Depois foi o regressar a bairros onde trabalhámos o ano passado! O bairro do Campo Velho, Bairro da Correntes, Bairro de Nossa Senhora Aparecida… Dei por mim a pensar, “…um ano depois cá estou eu de novo…”, a dispor-me mais uma vez ao serviço do outro, com o coração cheio de alegria…
O Bairro da Corrente foi este ano, a nossa “ segunda casa ”… Quase todo o nosso trabalho era com aquela comunidade, uma comunidade que não se cansou de nos ajudar todos os dias ao acompanharem-nos nas visitas ás famílias, na visitas ao doentes, na preparação da capela, onde celebrávamos eucaristia todos os dias, na preparação das catequeses para as famílias, na preparação do espaço exterior á capela onde celebrámos missas campais na semana do festejo de São Raimundo Nonato.
Um dos momentos que mais me marcou foi a minha ida ao interior, com o Padre Casimiro (Padre da Boa Nova, em missão no Brasil há 30 anos) e o David (elemento do grupo missionário João Paulo II), onde pude estar com pessoas que só consigo descrever como genuínas, pessoas de uma gentileza que fazia impressão, depressa nos davam uma cadeira, um suco, comida, mesmo que houvesse pouca…. Posso dizer que ali as pessoas partilham do pouco que têm, tentando ajudar-se umas ás outras, nunca esquecendo que Deus está sempre a acompanhá-las. Apesar de só terem missa duas vezes por ano, devido a extensão territorial do interior, e aos poucos padres que estão em Chapadinha, estas pessoas, vão alimentando a sua fé com a oração do terço, que rezam em comunidade, com a celebração da palavra, com a catequese para as crianças, com o grupo de leitores, com o grupo de cantores, tendo sempre um elemento da própria comunidade a coordenar todas estas actividades.
Á semelhança do que aconteceu o ano passado, também este ano me foi solicitado que desse aulas de viola, sendo que este ano, foi um desafio um pouco diferente, porque a maioria dos meus alunos eram crianças… A vontade que cada uma delas tinha de aprender era muito maior que o facto de não terem uma viola em casa para treinarem… Não foi fácil ultrapassar aquela barreira, do que é normal para mim, ou seja terem uma viola, e conseguir entrar na simplicidade deles e fazer com que aquelas crianças durante uma hora pudessem sentir-se úteis e capazes de fazer algo de bonito!
Ajudei também a Diana e o Rui (elementos do Grupo Missionário João Paulo II) a prepararem um coro de 60 crianças, ensinando-lhes alguns cânticos portugueses, para nos últimos dias fazermos uma apresentação para toda a comunidade!
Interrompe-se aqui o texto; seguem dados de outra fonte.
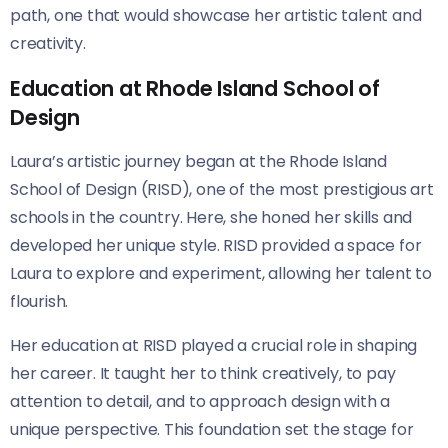
path, one that would showcase her artistic talent and
creativity.
Education at Rhode Island School of
Design
Laura’s artistic journey began at the Rhode Island
School of Design (RISD), one of the most prestigious art
schools in the country. Here, she honed her skills and
developed her unique style. RISD provided a space for
Laura to explore and experiment, allowing her talent to
flourish.
Her education at RISD played a crucial role in shaping
her career. It taught her to think creatively, to pay
attention to detail, and to approach design with a
unique perspective. This foundation set the stage for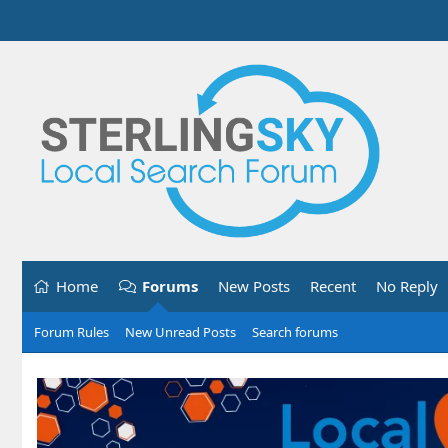
Home
Forums
New Posts
Recent
No Reply
Forum Rules
New Unread Posts
Search forums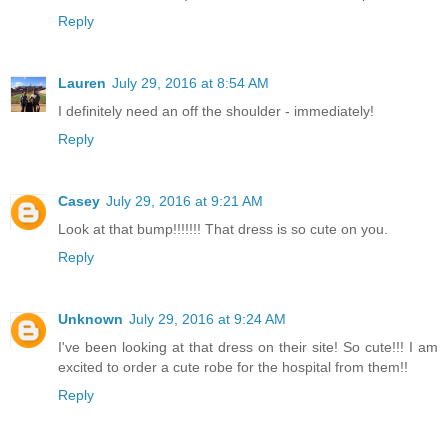
Reply
Lauren
July 29, 2016 at 8:54 AM
I definitely need an off the shoulder - immediately!
Reply
Casey
July 29, 2016 at 9:21 AM
Look at that bump!!!!!!! That dress is so cute on you.
Reply
Unknown
July 29, 2016 at 9:24 AM
I've been looking at that dress on their site! So cute!!! I am
excited to order a cute robe for the hospital from them!!
Reply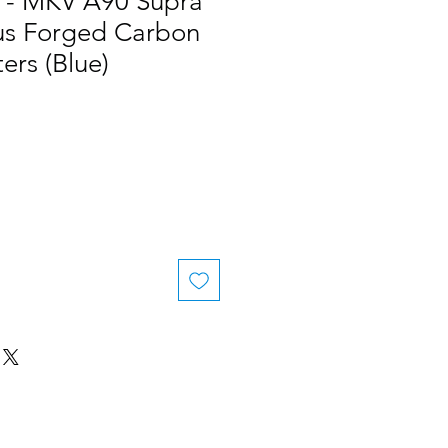
 - MKV A90 Supra
s Forged Carbon
ers (Blue)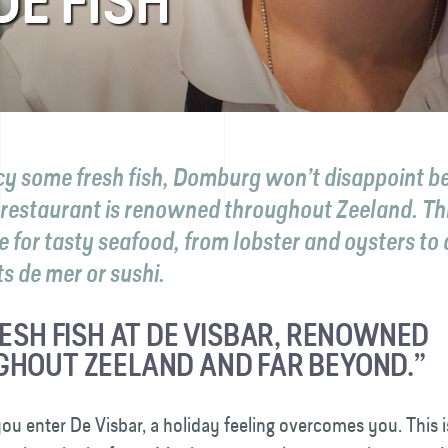
DE FISH
ncy some fresh fish, Domburg won’t disappoint b
 restaurant is renowned throughout Zeeland. Thi
e for tasty seafood, from lobster and oysters to 
its de mer or sushi.
RESH FISH AT DE VISBAR, RENOWNED
HOUT ZEELAND AND FAR BEYOND.”
ou enter De Visbar, a holiday feeling overcomes you. This 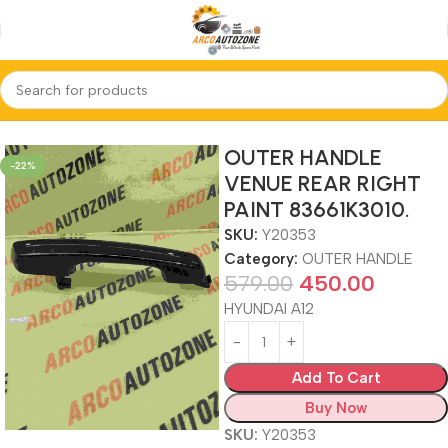
Home
OUTER HANDLE
OUTER HANDLE
-22%
VENUE REAR RIGHT
PAINT 83661K3010.
SKU:
Y20353
Category:
OUTER HANDLE
579.00
450.00
HYUNDAI A12
Add To Cart
Buy Now
SKU:
Y20353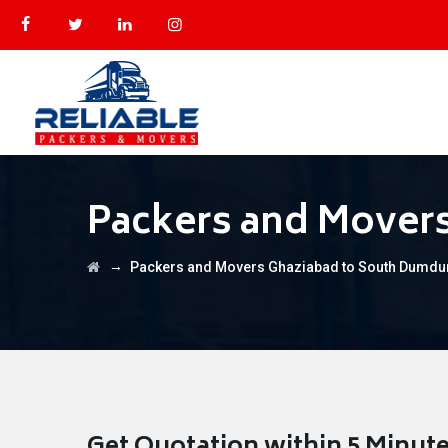
Packers and Mover
→
Packers and Movers Ghaziabad to South Dumd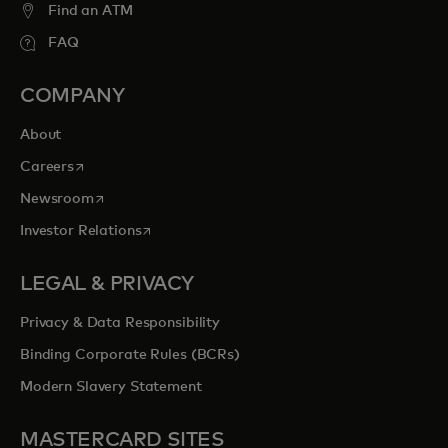
Find an ATM
FAQ
COMPANY
About
opens in a new tab
Careers
opens in a new tab
Newsroom
opens in a new tab
Investor Relations
LEGAL & PRIVACY
Privacy & Data Responsibility
Binding Corporate Rules (BCRs)
Modern Slavery Statement
MASTERCARD SITES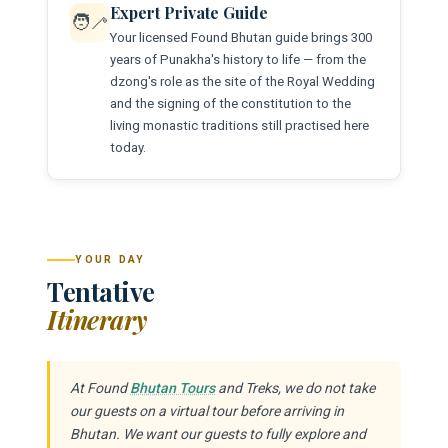
Expert Private Guide
🧑‍🦯
Your licensed Found Bhutan guide brings 300
years of Punakha's history to life — from the
dzong's role as the site of the Royal Wedding
and the signing of the constitution to the
living monastic traditions still practised here
today.
YOUR DAY
Tentative
Itinerary
At Found
Bhutan Tours
and Treks, we do not take
our guests on a virtual tour before arriving in
Bhutan. We want our guests to fully explore and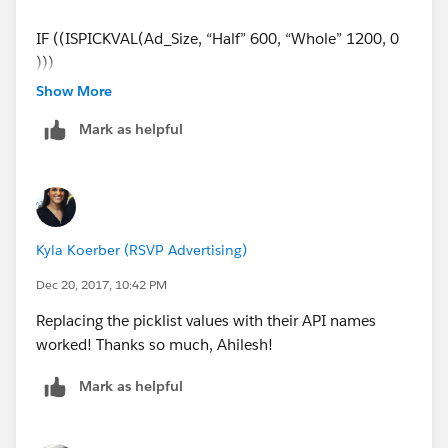
IF ((ISPICKVAL(Ad_Size, “Half” 600, “Whole” 1200, 0
)))
Show More
Also for:
Mark as helpful
CASE(1, IF (ISPICKVAL (Ad_Size_c, "Half"), 1, 0), 600,
IF (ISPICKVAL (Ad_Size_c, "Whole"), 1, 0), 1200,
0)
Kyla Koerber (RSVP Advertising)
Also for:
Dec 20, 2017, 10:42 PM
Replacing the picklist values with their API names
CASE(1, IF (TEXT(Ad_Size)= "Half"), 600,
worked! Thanks so much, Ahilesh!
IF (TEXT(Ad_Size)= "Whole"), 1200, 0)
Mark as helpful
Can someone point me to how I'm going astray?
Thanks.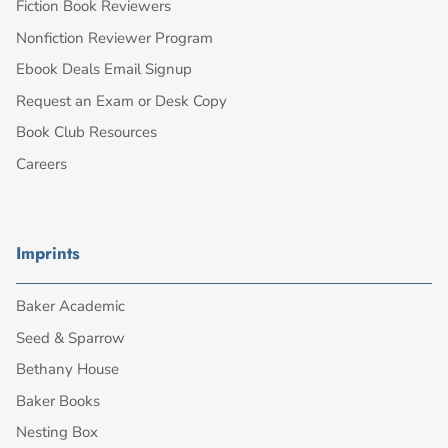
Fiction Book Reviewers
Nonfiction Reviewer Program
Ebook Deals Email Signup
Request an Exam or Desk Copy
Book Club Resources
Careers
Imprints
Baker Academic
Seed & Sparrow
Bethany House
Baker Books
Nesting Box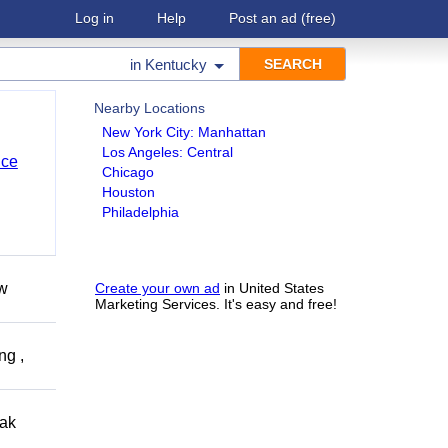
Log in
Help
Post an ad
(free)
in
Kentucky
Nearby Locations
New York City: Manhattan
Los Angeles: Central
nce
Chicago
Houston
Philadelphia
ow
Create your own ad
in United States
Marketing Services. It's easy and free!
ng ,
eak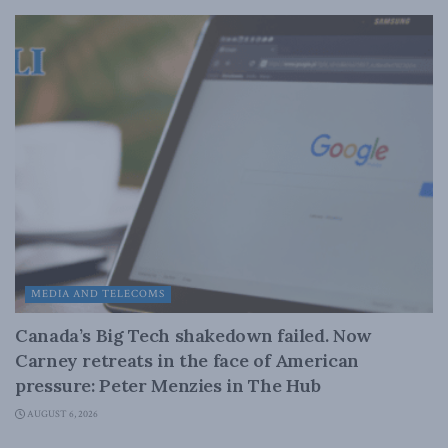
MEDIA AND TELECOMS
Canada’s Big Tech shakedown failed. Now
Carney retreats in the face of American
pressure: Peter Menzies in The Hub
AUGUST 6, 2026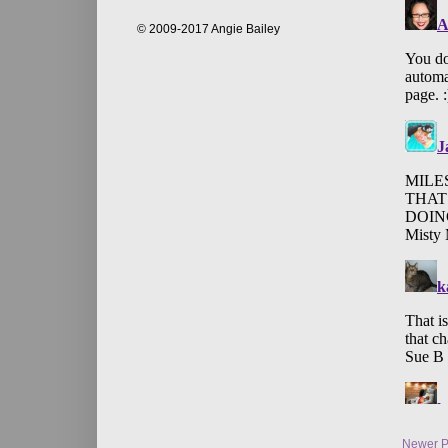
© 2009-2017 Angie Bailey
Newer P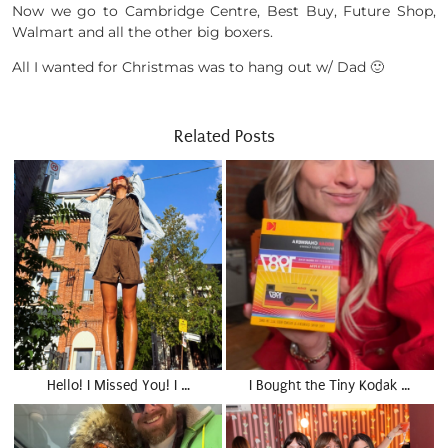
Now we go to Cambridge Centre, Best Buy, Future Shop,
Walmart and all the other big boxers.
All I wanted for Christmas was to hang out w/ Dad 🙂
Related Posts
Hello! I Missed You! I …
I Bought the Tiny Kodak …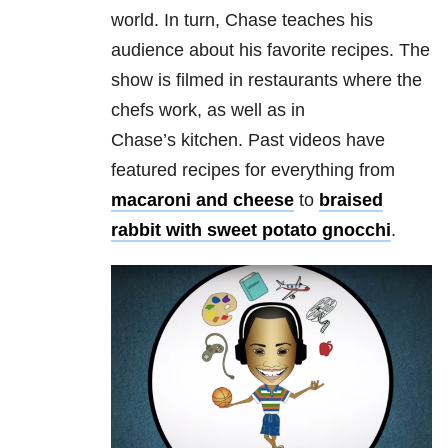
world. In turn, Chase teaches his
audience about his favorite recipes. The
show is filmed in restaurants where the
chefs work, as well as in
Chase’s kitchen. Past videos have
featured recipes for everything from
macaroni and cheese
to
braised
rabbit with sweet potato gnocchi
.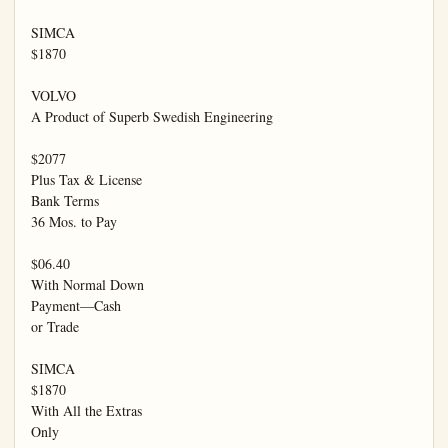
SIMCA

$1870

VOLVO

A Product of Superb Swedish Engineering

$2077

Plus Tax & License

Bank Terms

36 Mos. to Pay

$06.40

With Normal Down

Payment—Cash

or Trade

SIMCA

$1870

With All the Extras

Only
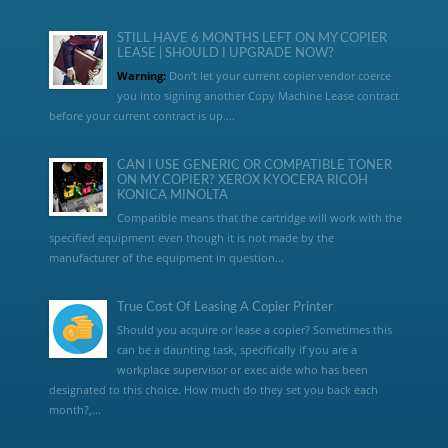
STILL HAVE 6 MONTHS LEFT ON MY COPIER
LEASE | SHOULD I UPGRADE NOW?
Warning:
Don’t let your current copier vendor coerce
you into signing another Copy Machine Lease contract
before your current contract is up....
CAN I USE GENERIC OR COMPATIBLE TONER
ON MY COPIER? XEROX KYOCERA RICOH
KONICA MINOLTA
Compatible means that the cartridge will work with the
specified equipment even though it is not made by the
manufacturer of the equipment in question...
True Cost Of Leasing A Copier Printer
Should you acquire or lease a copier? Sometimes this
can be a daunting task, specifically if you are a
workplace supervisor or exec aide who has been
designated to this choice. How much do they set you back each
month?,...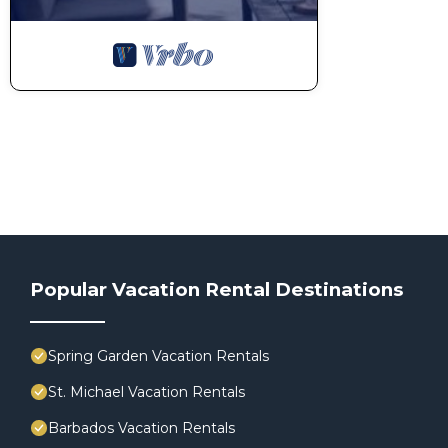
Popular Vacation Rental Destinations
Spring Garden Vacation Rentals
St. Michael Vacation Rentals
Barbados Vacation Rentals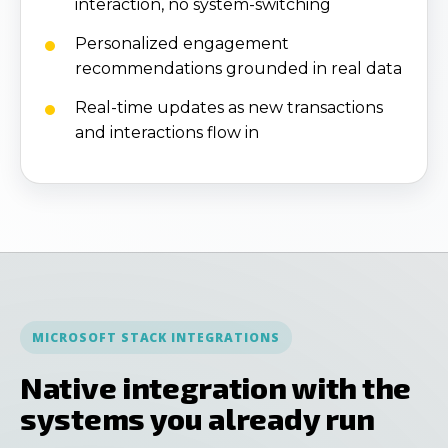
interaction, no system-switching
Personalized engagement
recommendations grounded in real data
Real-time updates as new transactions
and interactions flow in
MICROSOFT STACK INTEGRATIONS
Native integration with the
systems you already run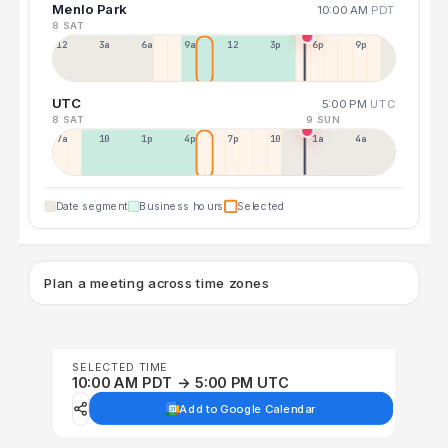
Menlo Park
10:00 AM
PDT
8 SAT
12a
3a
6a
9a
12p
3p
6p
9p
UTC
5:00 PM
UTC
8 SAT
9 SUN
7a
10a
1p
4p
7p
10p
1a
4a
Date segment
Business hours
Selected
Plan a meeting across time zones
SELECTED TIME
10:00 AM PDT → 5:00 PM UTC
Add to Google Calendar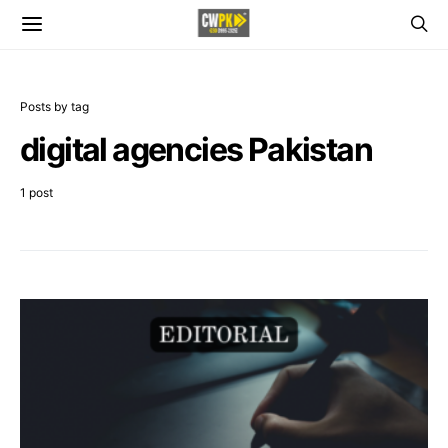
Posts by tag
digital agencies Pakistan
1 post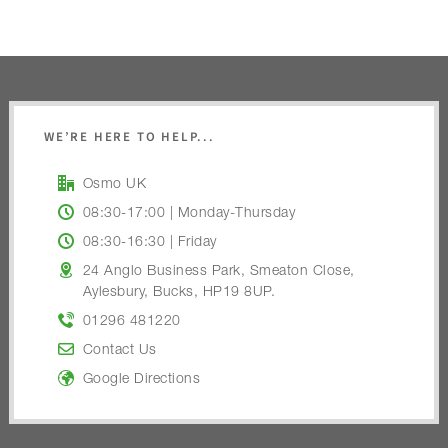
WE’RE HERE TO HELP...
Osmo UK
08:30-17:00 | Monday-Thursday
08:30-16:30 | Friday
24 Anglo Business Park, Smeaton Close,
Aylesbury, Bucks, HP19 8UP.
01296 481220
Contact Us
Google Directions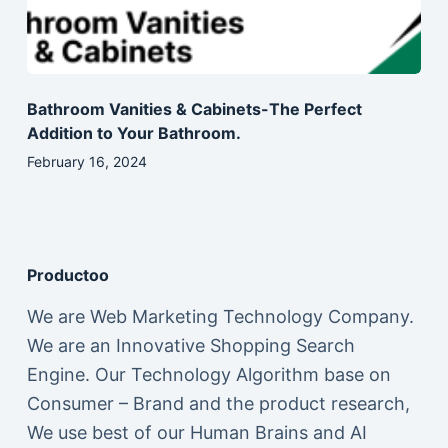
Bathroom Vanities & Cabinets-The Perfect
Addition to Your Bathroom.
February 16, 2024
Productoo
We are Web Marketing Technology Company.
We are an Innovative Shopping Search
Engine. Our Technology Algorithm base on
Consumer – Brand and the product research,
We use best of our Human Brains and AI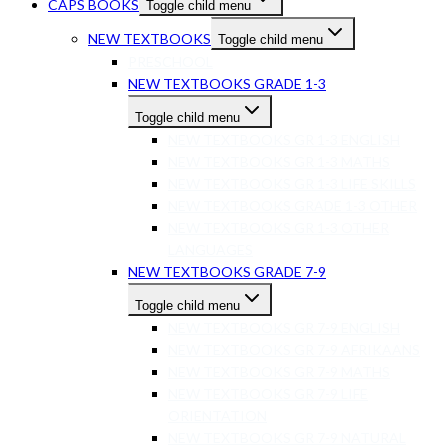
CAPS BOOKS
Toggle child menu
NEW TEXTBOOKS
Toggle child menu
PRESCHOOL
NEW TEXTBOOKS GRADE 1-3
Toggle child menu
NEW TEXTBOOKS GR 1-3 ENGLISH
NEW TEXTBOOKS GR 1-3 MATHS
NEW TEXTBOOKS GR 1-3 LIFE SKILLS
NEW TEXTBOOKS GRADE 1-3 OTHER
NEW TEXTBOOKS GR 1-3 OTHER
LANGUAGES
NEW TEXTBOOKS GRADE 7-9
Toggle child menu
NEW TEXTBOOKS GR 7-9 ENGLISH
NEW TEXTBOOKS GR 7-9 AFRIKAANS
NEW TEXTBOOKS GR 7-9 MATHS
NEW TEXTBOOKS GR 7-9 LIFE
ORIENTATION
NEW TEXTBOOKS GR 7-9 NATURAL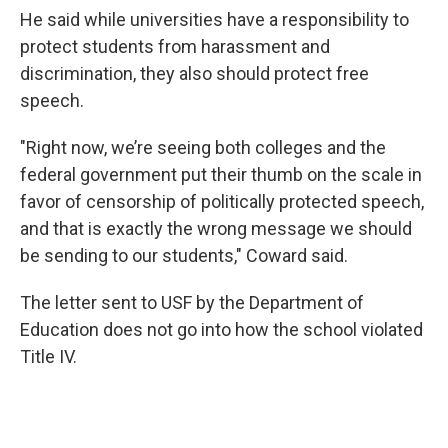
He said while universities have a responsibility to
protect students from harassment and
discrimination, they also should protect free
speech.
"Right now, we’re seeing both colleges and the
federal government put their thumb on the scale in
favor of censorship of politically protected speech,
and that is exactly the wrong message we should
be sending to our students," Coward said.
The letter sent to USF by the Department of
Education does not go into how the school violated
Title IV.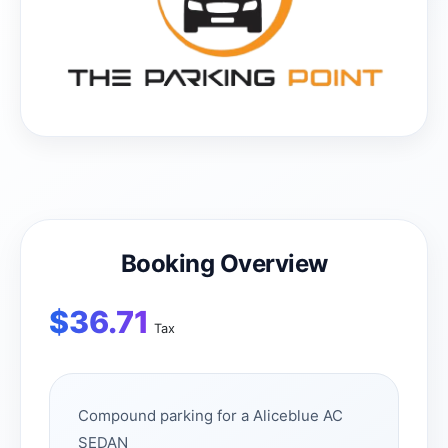
Booking Overview
$
36.71
Tax
Compound parking for a Aliceblue AC
SEDAN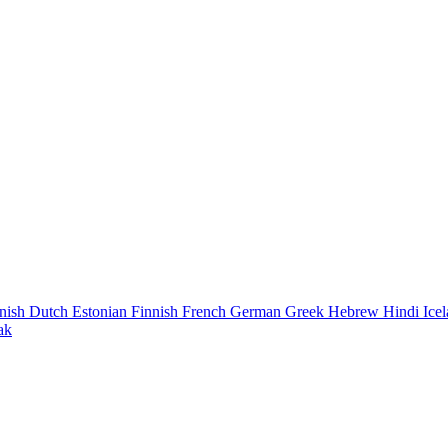
nish
Dutch
Estonian
Finnish
French
German
Greek
Hebrew
Hindi
Ice
ak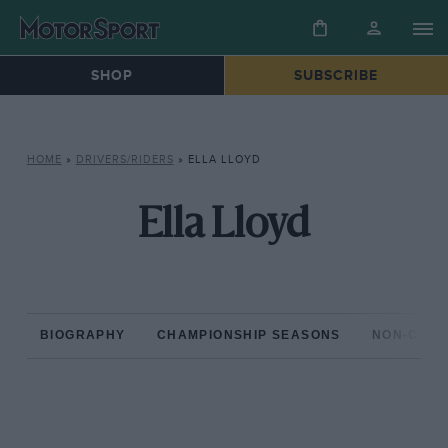
SHOP
SUBSCRIBE
HOME
»
DRIVERS/RIDERS
»
ELLA LLOYD
Ella Lloyd
BIOGRAPHY
CHAMPIONSHIP SEASONS
NON-CHAM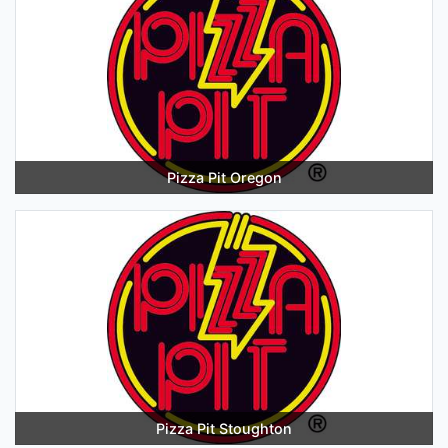
Pizza Pit Oregon
Pizza Pit Stoughton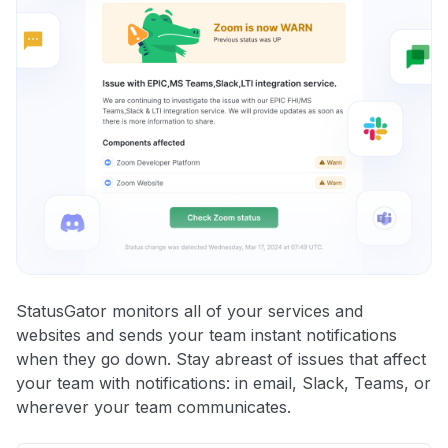
StatusGator monitors all of your services and
websites and sends your team instant notifications
when they go down. Stay abreast of issues that affect
your team with notifications: in email, Slack, Teams, or
wherever your team communicates.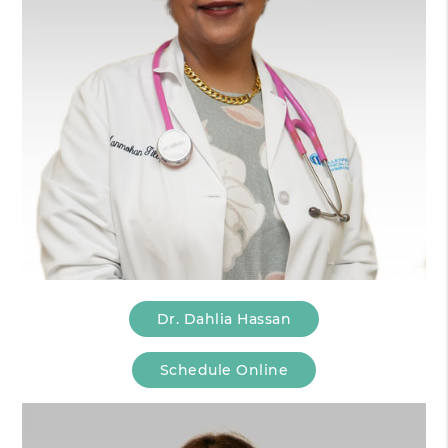
Dr. Dahlia Hassan
Schedule Online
O que posso dizer é que de facto aquelas crianças são a prova de que quando se quer muito uma coisa , conseguimos e a verdade é que este coro vai continuar a ter aulas com um professor de Chapadinha.
Mas claro, há um factor muito importante nesta missão, sem a qual tudo teria sido diferente, que é o grupo. De que me adiantava fazer missão do portão para fora, se na minha própria casa eu não vivo a missão? Por isso mesmo, para mim faz todo o sentido a vida em comunidade, porque afinal de contas a missão começa na nossa casa…. Este grupo ajudou-me muito a crescer como pessoa, a crescer como cristã a crescer dentro da própria comunidade. Foram eles que me ajudaram a fazer deste missão, algo de tão especial…
Agora regresso ao meu mundo, mas o meu coração continua em Chapadinha… Resta-me apenas esperar que um dia possa voltar…
A minha missão agora continua por cá, junto dos meus e dos que ainda se vão cruzar no meu caminho!

1 comentários:

Diana disse...

Como uma gota: pequena, leve e cheia de esperança, cada elemento do grupo JP2 voou para o Brasil em 2008. E juntos, tornaram-se a chuva que caiu em Chapadinha e fez crescer as sementes locais. Em 2009 voltaram e ajudaram uma vez mais a crescer uma comunidade, regando-a e transformando-a num conjunto de plantas viçosas.

As pequenas gotas, cá e lá, continuam a sua missão, levando um pouquinho de Deus a quem O aceita descobrir de coração aberto.